Il a ajouté que Nkanu était arrivé à l’hôpital « dans un état critique » et qu’une enquête sur le décès est désormais en cours. La belle-sœur d’Adichie, le Dr Anthea Nwandu, a formulé une série d’accusations contre l’hôpital lors d’une interview accordée samedi à la chaîne nigériane Arise TV. Elle a déclaré que le directeur médical d’Euracare avait confié à Adichie que son fils « avait reçu trop de sédation », ce qui avait ensuite provoqué un arrêt cardiaque. Le Dr Nwandu a également accusé le personnel médical d’avoir laissé l’enfant sans surveillance, de lui avoir refusé de l’oxygène et de l’avoir transporté d’une manière « non conforme aux pratiques standards ». Elle a affirmé que Nkanu avait subi une lésion cérébrale due au manque d’oxygène.

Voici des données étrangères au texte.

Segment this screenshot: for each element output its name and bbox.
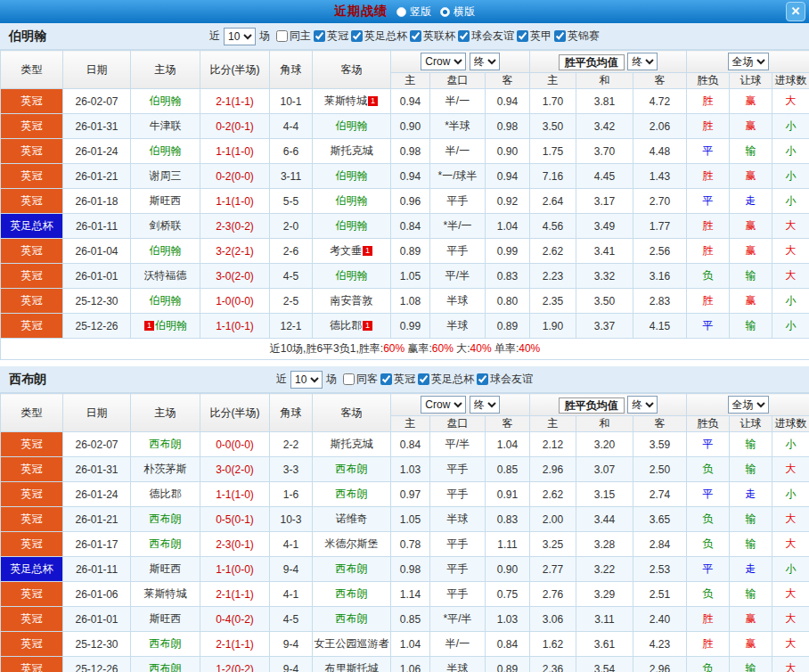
team-name: 西布朗 (336, 562, 368, 575)
filter-checkbox[interactable]: 球会友谊 (477, 372, 533, 387)
score-cell: 2-1(1-1) (200, 89, 270, 114)
team-name: 西布朗 (336, 612, 368, 625)
away-team-cell: 南安普敦 (313, 289, 391, 314)
goals-result-cell: 大 (772, 532, 809, 557)
filter-checkbox[interactable]: 英足总杯 (418, 372, 474, 387)
view-vertical-option[interactable]: 竖版 (396, 4, 431, 20)
close-button[interactable]: ✕ (786, 2, 805, 21)
home-team-cell: 西布朗 (131, 632, 200, 657)
filter-checkbox-input[interactable] (477, 373, 488, 385)
odds-away-cell: 1.03 (486, 607, 530, 632)
avg-home-cell: 2.62 (530, 239, 576, 264)
odds-home-cell: 0.99 (391, 314, 430, 339)
sub-handicap: 盘口 (430, 416, 486, 432)
odds-company-select[interactable]: Crow (421, 53, 466, 70)
odds-group-header: Crow 终 (391, 394, 530, 416)
recent-label: 近 (276, 372, 287, 387)
filter-checkbox[interactable]: 英锦赛 (554, 29, 600, 44)
score-cell: 3-0(2-0) (200, 264, 270, 289)
match-row: 英冠25-12-30伯明翰1-0(0-0)2-5南安普敦1.08半球0.802.… (1, 289, 809, 314)
away-team-cell: 西布朗 (313, 457, 391, 482)
corner-cell: 4-4 (270, 114, 313, 139)
filter-checkbox-input[interactable] (517, 30, 528, 42)
avg-away-cell: 2.96 (633, 657, 687, 672)
score-cell: 3-0(2-0) (200, 457, 270, 482)
goals-result-cell: 大 (772, 214, 809, 239)
match-rows: 英冠26-02-07西布朗0-0(0-0)2-2斯托克城0.84平/半1.042… (1, 432, 809, 672)
filter-checkbox[interactable]: 英甲 (517, 29, 552, 44)
avg-draw-cell: 3.37 (576, 314, 633, 339)
scope-select[interactable]: 全场 (728, 53, 769, 70)
sub-wdl: 胜负 (687, 73, 730, 89)
away-team-cell: 西布朗 (313, 557, 391, 582)
odds-home-cell: 1.08 (391, 289, 430, 314)
scope-select[interactable]: 全场 (728, 396, 769, 414)
home-team-cell: 朴茨茅斯 (131, 457, 200, 482)
recent-count-select[interactable]: 10 (290, 371, 323, 389)
home-team-cell: 伯明翰 (131, 89, 200, 114)
filter-checkbox-text: 英足总杯 (364, 29, 407, 44)
filter-checkbox-input[interactable] (554, 30, 566, 42)
filter-checkbox-text: 英甲 (530, 29, 552, 44)
filter-checkbox-input[interactable] (458, 30, 470, 42)
filter-checkbox[interactable]: 英联杯 (410, 29, 455, 44)
sub-odds-away: 客 (486, 73, 530, 89)
filter-checkbox[interactable]: 英冠 (314, 29, 348, 44)
odds-home-cell: 0.85 (391, 607, 430, 632)
view-horizontal-option[interactable]: 横版 (440, 4, 475, 20)
filter-checkbox-input[interactable] (343, 373, 355, 385)
match-row: 英冠26-01-21西布朗0-5(0-1)10-3诺维奇1.05半球0.832.… (1, 507, 809, 532)
handicap-result-cell: 赢 (730, 239, 772, 264)
handicap-cell: 半球 (430, 289, 486, 314)
radio-unselected-icon[interactable] (396, 7, 406, 17)
filter-checkbox[interactable]: 英足总杯 (351, 29, 407, 44)
team-name: 剑桥联 (150, 219, 182, 232)
summary-text: 单率: (492, 342, 519, 355)
filter-checkbox[interactable]: 同主 (276, 29, 311, 44)
team-name: 女王公园巡游者 (315, 637, 389, 650)
wdl-result-cell: 负 (687, 582, 730, 607)
rank-badge: 1 (368, 96, 378, 106)
avg-home-cell: 1.62 (530, 632, 576, 657)
goals-result-cell: 大 (772, 507, 809, 532)
result-group-header: 全场 (687, 394, 809, 416)
team-name: 布里斯托城 (325, 662, 379, 672)
team-name: 西布朗 (336, 463, 368, 475)
filter-checkbox-input[interactable] (314, 30, 325, 42)
filter-checkbox[interactable]: 英冠 (380, 372, 415, 387)
competition-cell: 英足总杯 (1, 557, 63, 582)
odds-company-select[interactable]: Crow (421, 396, 466, 414)
home-team-cell: 斯旺西 (131, 189, 200, 214)
col-away: 客场 (313, 51, 391, 89)
radio-selected-icon[interactable] (440, 7, 450, 17)
odds-final-select[interactable]: 终 (470, 396, 500, 414)
recent-count-select[interactable]: 10 (224, 28, 256, 45)
filter-checkbox-input[interactable] (351, 30, 363, 42)
filter-checkbox[interactable]: 球会友谊 (458, 29, 514, 44)
avg-home-cell: 2.76 (530, 582, 576, 607)
corner-cell: 10-3 (270, 507, 313, 532)
filter-checkbox-input[interactable] (276, 30, 288, 42)
home-team-cell: 斯旺西 (131, 557, 200, 582)
avg-final-select[interactable]: 终 (627, 396, 658, 414)
avg-away-cell: 2.40 (633, 607, 687, 632)
filter-checkbox-input[interactable] (418, 373, 429, 385)
filter-checkbox[interactable]: 同客 (343, 372, 378, 387)
summary-text: 60% (432, 342, 454, 355)
filter-checkbox-input[interactable] (380, 373, 392, 385)
avg-away-cell: 3.59 (633, 432, 687, 457)
wdl-result-cell: 胜 (687, 114, 730, 139)
handicap-cell: 半球 (430, 314, 486, 339)
team-name: 南安普敦 (331, 294, 373, 307)
odds-final-select[interactable]: 终 (470, 53, 500, 70)
filter-checkbox-text: 英锦赛 (568, 29, 600, 44)
avg-away-cell: 2.74 (633, 482, 687, 507)
team-name: 德比郡 (150, 488, 182, 500)
home-team-cell: 西布朗 (131, 657, 200, 672)
home-team-cell: 德比郡 (131, 482, 200, 507)
avg-away-cell: 2.53 (633, 557, 687, 582)
avg-final-select[interactable]: 终 (627, 53, 658, 70)
filter-bar: 近 10 场 同客英冠英足总杯球会友谊 (0, 366, 809, 392)
filter-checkbox-input[interactable] (410, 30, 421, 42)
sub-handicap-result: 让球 (730, 416, 772, 432)
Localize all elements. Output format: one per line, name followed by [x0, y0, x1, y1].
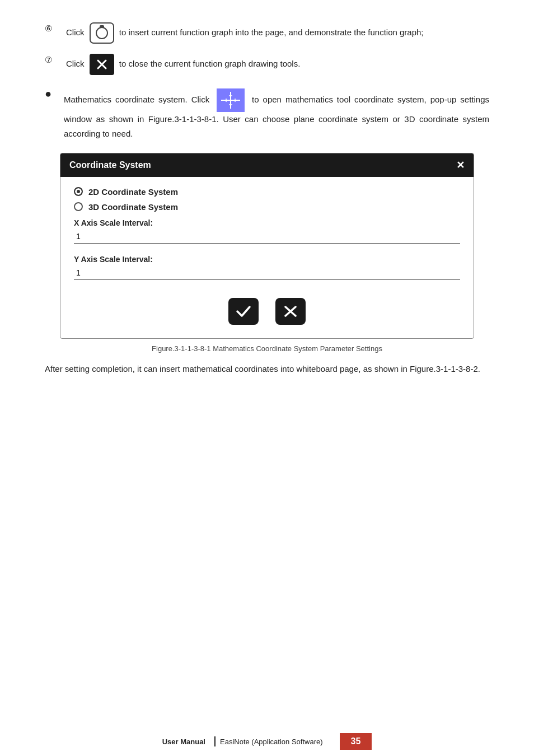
dialog-close-button[interactable]: ✕	[456, 159, 465, 171]
step-7-text: Click to close the current function grap…	[66, 54, 300, 75]
bullet-text: Mathematics coordinate system. Click to …	[64, 88, 489, 142]
close-drawing-icon	[90, 54, 114, 75]
after-text: After setting completion, it can insert …	[45, 362, 489, 376]
step-7: ⑦ Click to close the current function gr…	[45, 54, 489, 75]
insert-graph-icon	[90, 22, 114, 44]
label-2d: 2D Coordinate System	[88, 187, 178, 197]
step-6: ⑥ Click to insert current function graph…	[45, 22, 489, 44]
step-7-number: ⑦	[45, 55, 62, 65]
x-axis-label: X Axis Scale Interval:	[74, 218, 460, 227]
page-content: ⑥ Click to insert current function graph…	[0, 0, 534, 427]
step-6-text: Click to insert current function graph i…	[66, 22, 424, 44]
cancel-button[interactable]	[275, 298, 306, 325]
math-tool-icon	[217, 88, 245, 112]
step-7-after: to close the current function graph draw…	[119, 59, 301, 68]
step-7-before: Click	[66, 59, 85, 68]
y-axis-input[interactable]	[74, 266, 460, 280]
dialog-header: Coordinate System ✕	[60, 153, 474, 177]
x-axis-input[interactable]	[74, 230, 460, 244]
label-3d: 3D Coordinate System	[88, 202, 178, 212]
option-3d[interactable]: 3D Coordinate System	[74, 202, 460, 212]
dialog-body: 2D Coordinate System 3D Coordinate Syste…	[60, 177, 474, 338]
coordinate-system-dialog: Coordinate System ✕ 2D Coordinate System…	[60, 153, 474, 339]
radio-3d[interactable]	[74, 202, 83, 211]
option-2d[interactable]: 2D Coordinate System	[74, 187, 460, 197]
footer-sub: EasiNote (Application Software)	[220, 738, 323, 746]
page-footer: User Manual EasiNote (Application Softwa…	[0, 727, 534, 756]
step-6-before: Click	[66, 27, 85, 37]
y-axis-label: Y Axis Scale Interval:	[74, 255, 460, 264]
footer-label: User Manual	[162, 738, 205, 746]
step-6-number: ⑥	[45, 24, 62, 34]
bullet-dot: ●	[45, 87, 60, 100]
step-6-after: to insert current function graph into th…	[119, 27, 424, 37]
bullet-math-coord: ● Mathematics coordinate system. Click	[45, 88, 489, 142]
radio-2d[interactable]	[74, 187, 83, 196]
figure-caption: Figure.3-1-1-3-8-1 Mathematics Coordinat…	[45, 344, 489, 353]
footer-separator	[214, 736, 216, 746]
dialog-title: Coordinate System	[69, 160, 151, 170]
dialog-buttons	[74, 298, 460, 325]
confirm-button[interactable]	[228, 298, 259, 325]
footer-page-number: 35	[340, 733, 372, 750]
bullet-before: Mathematics coordinate system. Click	[64, 95, 209, 104]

Des accusations similaires concernant les soins prodigués à Nkanu ont été formulées dans un message privé d’Adichie qui a fuité en ligne. Sa porte-parole, Omawumi Ogbe, a déclaré à la presse que ce message avait été initialement partagé au sein d’« un cercle restreint de famille et d’amis », et « n’était pas destiné à être rendu public ». Mme Ogbe a ajouté : « Bien que nous soyons attristés qu’un récit aussi profondément personnel de chagrin et de traumatisme ait été divulgué, les détails qu’il contient mettent en lumière les défaillances cliniques dévastatrices auxquelles la famille est désormais confrontée.